Weicher Stein erschwert die Arbeiten
Das eingeklinkerte Portal mit dem darüber befindlichen Schriftzug „Kammgarn-Spinnerei Kaiserslautern“, eines der Herzstücke der Sandsteinfassade, werde offen gelassen. Auch in diesem Bereich, wie im gesamten Teil der Fassade, mussten teilweise zu stark beschädigte Steine ausgetauscht werden, bei denen der Aufwand und die Kosten für einen Erhalt zu groß gewesen wäre. Ansonsten werde so viel wie möglich der alten Substanz erhalten und durch Ausbesserungen wieder hergerichtet. Ein weiteres Beispiel für die bei der Restaurierung zu beachtenden Komplexität: „Aus Sicht der Denkmalschutzbehörde waren die neuen Steine zu scharfkantig, da die verbliebenen Ursprungssteine eine Abbruchkante haben. Das müssen wir dann nachbearbeiten, außerdem erhalten sie Einkerbungen, ebenfalls wie die darum herum verbauten roten Sandsteine“, erklärt Sprengart. Überhaupt ist der Sandstein, der rote kommt aus dem Schweinstal, der gelbe ist sogenannter Udelfanger Stein, ein sensibles Material, erklären Höbel und Sprengart. „Es ist ein sehr weicher Sandstein, wie er bei uns üblich ist. Und auch der verwendete Mörtel ist sehr weich.“ Das mache die Arbeiten schwierig, denn immer wieder bestehe die Gefahr, dass sich beispielsweise beim Abklopfen des alten Putzes Risse in angrenzenden Steinen vergrößern, so ganze Stücke herausbrechen.
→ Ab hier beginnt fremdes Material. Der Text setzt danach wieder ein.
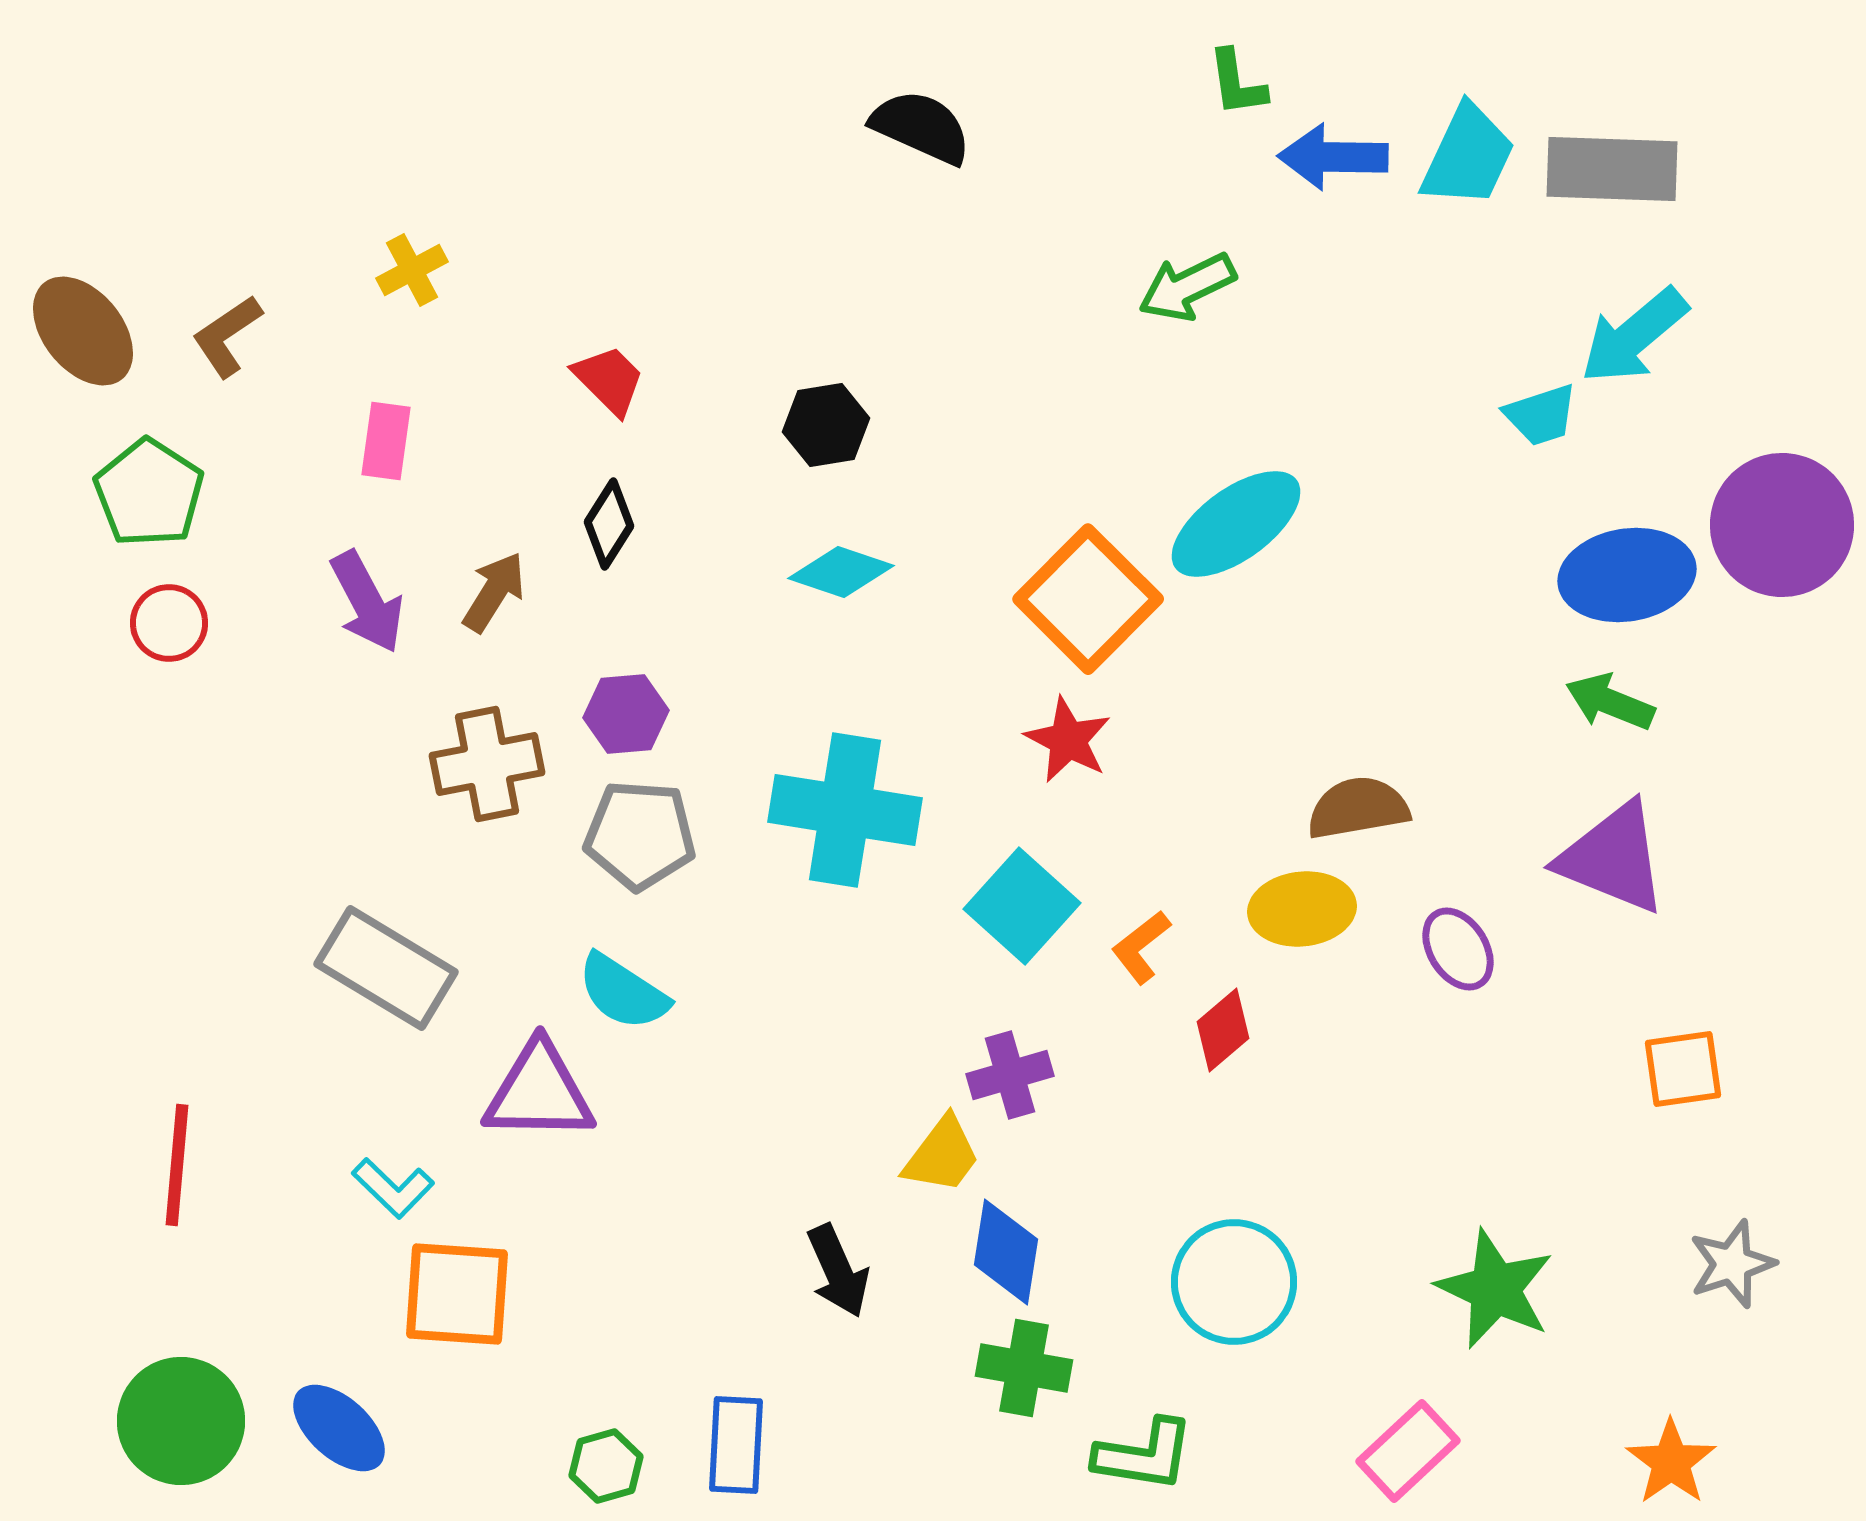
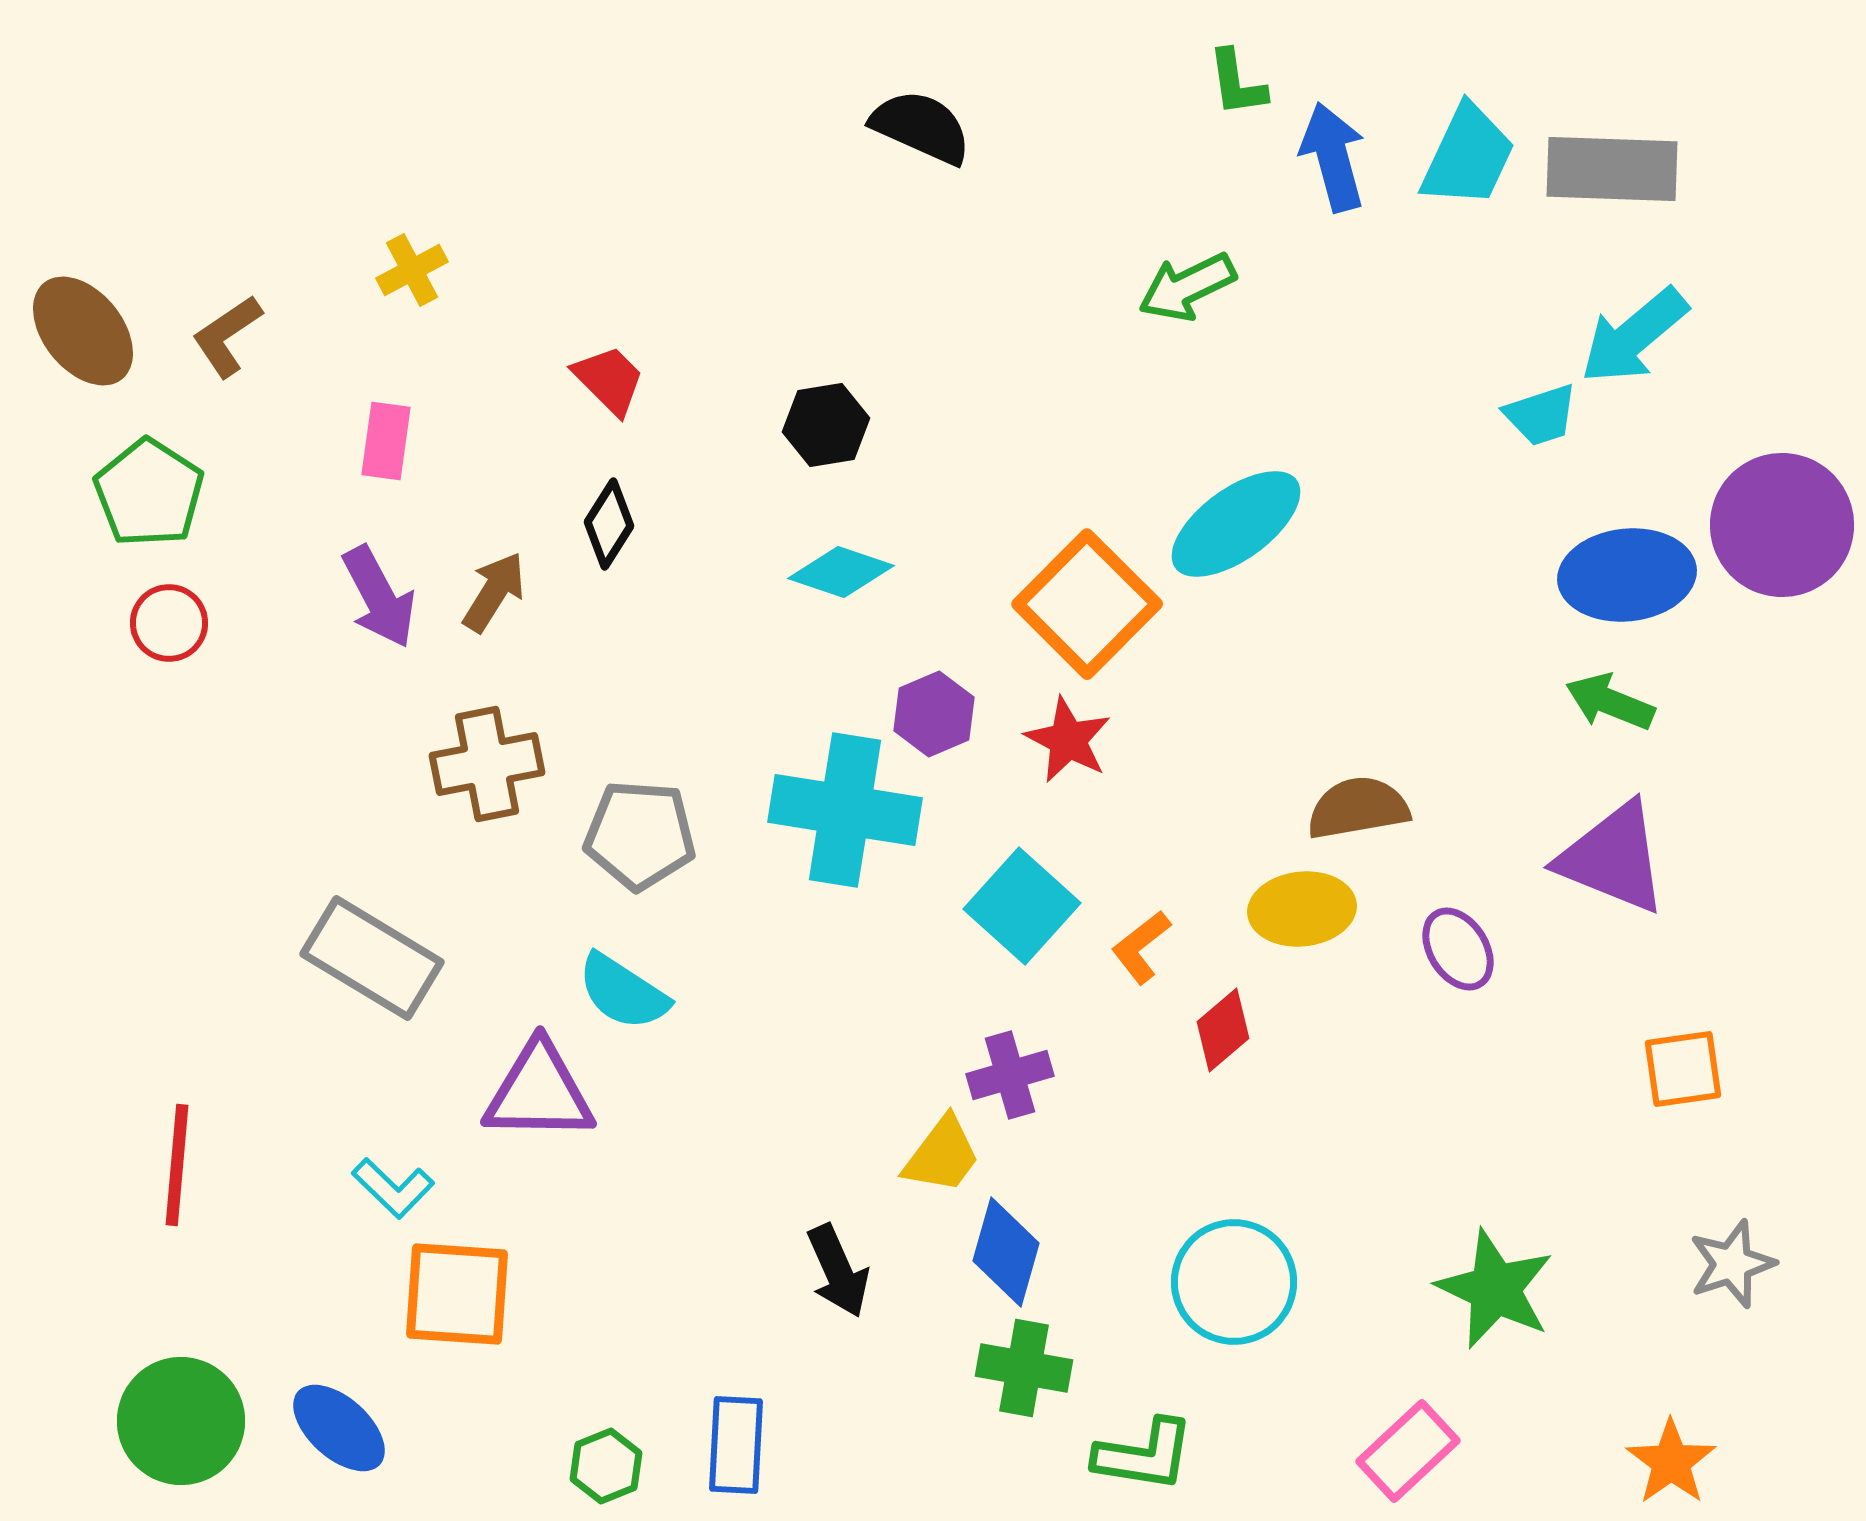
blue arrow at (1333, 157): rotated 74 degrees clockwise
blue ellipse at (1627, 575): rotated 3 degrees clockwise
orange square at (1088, 599): moved 1 px left, 5 px down
purple arrow at (367, 602): moved 12 px right, 5 px up
purple hexagon at (626, 714): moved 308 px right; rotated 18 degrees counterclockwise
gray rectangle at (386, 968): moved 14 px left, 10 px up
blue diamond at (1006, 1252): rotated 7 degrees clockwise
green hexagon at (606, 1466): rotated 6 degrees counterclockwise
Charakteristische Details der Mauer wie die Aufbauten an mehreren Stellen bleiben erhalten. Im dritten Quartal 2021 sollen die Arbeiten abgeschlossen sein, im kommenden Jahr stehe zudem auch der Innenausbau des Rohbaus auf dem Plan. Die zahlreichen Besonderheiten bei dem alten Gemäuer sind auch ein Faktor bei den Kosten. Für den Abbruch der alten Lagerhalle sowie den Erhalt der Sandsteinfassade fallen etwa 5 Millionen Euro an.
„Für Kaiserslautern sehr gut“
Karin Kolb, Sprecherin der früheren Initiative „Pro Industrie – Denkmal“, die für den Erhalt der Mauer 4500 Unterschriften gesammelt hatte, ist „einfach froh, dass die Fassade erhalten bleibt, das war uns damals wichtig“. In Kaiserslautern fehle das Gefühl für solche Dinge wie den Denkmalschutz. Sie selbst engagiert sich als Vorsitzende auch im Verein für Baukultur und Stadtgestaltung, hat in den vergangenen Monaten regelmäßig Fotos vom Fortgang der Arbeiten auf dem Hochschul-Campus erhalten. Das ganze Areal habe sich gut entwickelt. „Es ist ein Stück der wesentlichen Industriegeschichte Kaiserslauterns, Generationen haben dort ihr Brot verdient, für Kaiserslautern und die Umgebung ist der Erhalt sehr gut“, so Kolb.